Measuring Policy Success Rate in TF-Agents
Success rate of the agent (fraction of episodes which end because the agent solved the task successfully) can be a useful metric to monitor while training an a reinforcement learning (RL) policy. This post shows how to do that in TF Agents, a popular RL framework.
1. Modify your environment
Modify env.step()
to return the reason for ending the episode. For
gym API environments, this can be done via a new key done_reason
in
the info
dictionary returned by env.step()
. The integer values of info['done_reason']
can be -1: not done
,
0: task fail
, 1: time out
, 2: success
.
Then following this TF Agents PyEnvironment
tutorial
and this structured observations example,
from tf_agents.specs import ArraySpec, BoundedArraySpec
from tf_agents.trajectories import time_step as ts
from tf_agents.environments.py_environment import PyEnvironment
class MyPyEnv(PyEnvironment):
def __init__(self, **env_kwargs):
self._env = MyEnv(**env_kwargs) # follows gym API
self._discount = 0.99
self.get_specs()
self._episode_ended = False
def get_specs(self):
self._observation_spec = {'obs': ArraySpec(shape=(self._env.obs_dim,), dtype=np.float32, name='observation'),
'aux': ArraySpec(shape=(), dtype=np.int32, name='auxiliary')}
self._action_spec = BoundedArraySpec(shape=(self._env.action_dim,), dtype=np.float32, minimum=-1, maximum=1,
name='action')
def action_spec(self):
return self._action_spec
def observation_spec(self):
return self._observation_spec
def _reset(self) -> ts.TimeStep:
obs = self._env.reset()
self._episode_ended = False
return ts.restart({'obs': obs.astype(np.float32), 'aux': np.array(1, dtype=np.int32)})
def _step(self, action) -> ts.TimeStep:
if self._episode_ended:
return self.reset()
obs, reward, self._episode_ended, info = self._env.step(action)
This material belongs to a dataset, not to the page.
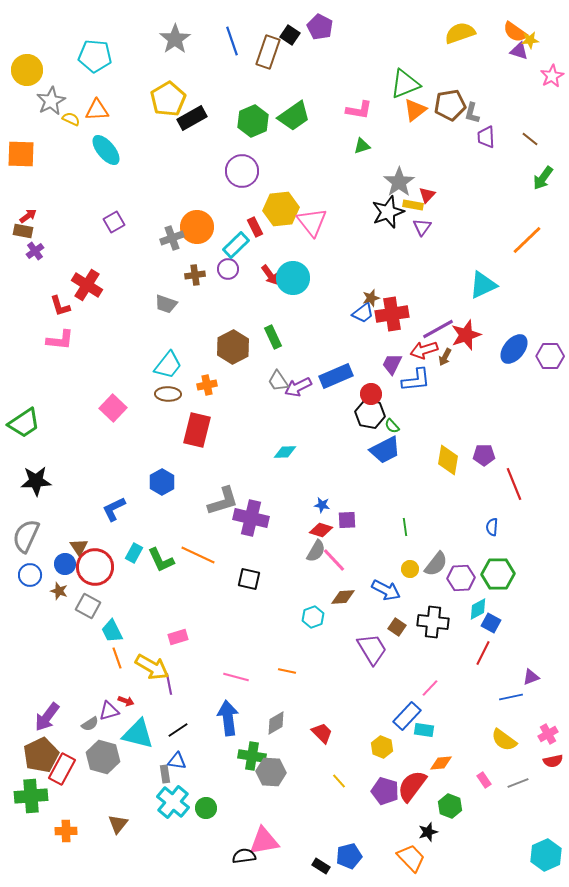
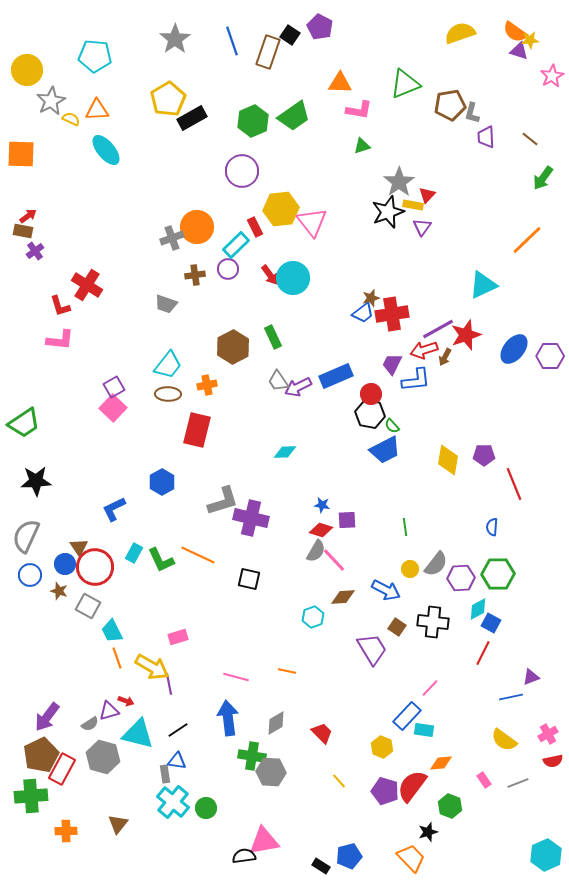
orange triangle at (415, 110): moved 75 px left, 27 px up; rotated 40 degrees clockwise
purple square at (114, 222): moved 165 px down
obs = {'obs': obs.astype(np.float32), 'aux': np.array(info['done_reason'], dtype=np.int32)}
time_step = ts.termination(obs, reward) if self._episode_ended else ts.transition(obs, reward, self._discount)
return time_step
MyPyEnv
’s observation is a dictionary, instead of a tensor. observation['obs']
has the actual
observation tensor, and observation['aux']
has an integer-coded reason for episode end.
2. Success rate metric
This is the fun part. We will create a new metric,
which can be called every time step. This is a transition metric, which is called with the tuple
(TimeStep
,
PolicyStep
,
NextTimeStep
) every time step. Normal non-transition metrics are called with
Trajectory
, which does not
contain the NextTimeStep
’s
observation. That is necessary, because it will be the last observation whenever the episode ends, and its aux
will
contain the reason for the episode end.
The code for the metric is mostly copied from
AvertageEpisodeLengthMetric
and is pretty simple. The second line of _batched_call
is the most important.
class SuccessRateMetric(PyMetric):
def __init__(self, name='SuccessRate', buffer_size: int=10, batch_size=None):
super(SuccessRateMetric, self).__init__(name)
self._buffer = NumpyDeque(maxlen=buffer_size, dtype=np.float64)
self._batch_size = batch_size
self.reset()
def reset(self):
self._buffer.clear()
def result(self) -> np.float32:
"""Returns the value of this metric."""
if self._buffer:
return self._buffer.mean(dtype=np.float32)
return np.array(0.0, dtype=np.float32)
def call(self, transition: tuple):
time_step: TimeStep = transition[0]
if not self._batch_size:
if time_step.step_type.ndim == 0:
self._batch_size = 1
else:
assert time_step.step_type.ndim == 1
self._batch_size = time_step.step_type.shape[0]
self.reset()
if time_step.step_type.ndim == 0:
transition = batch_nested_array(transition)
self._batched_call(transition)
def _batched_call(self, transition: tuple):
next_time_step: TimeStep = transition[2]
success = (next_time_step.observation['aux'][next_time_step.is_last()] == 2)
self._buffer.extend(success)
3. Use this env and metric in policies and drivers
- To discard
observation['aux']
before feeding the TimeStep observation to policy neural networks, use a “preprocessing combiner”. Most TF Agents in-built networks support this or are planned to support in the near future. It is also straightforward to add this support by yourself if it does not exist. Look atActorDistributionNetwork
code as an example. For our case, you needpreprocessing_combiner = tf.keras.layers.Lambda(lambda x: x['obs'])
. - Since
SuccessRateMetric
defined above is a transition metric/observer, make sure you use it as atransition_observer
(not justobserver
) inPyDriver
for collecting experience inMyPyEnv
.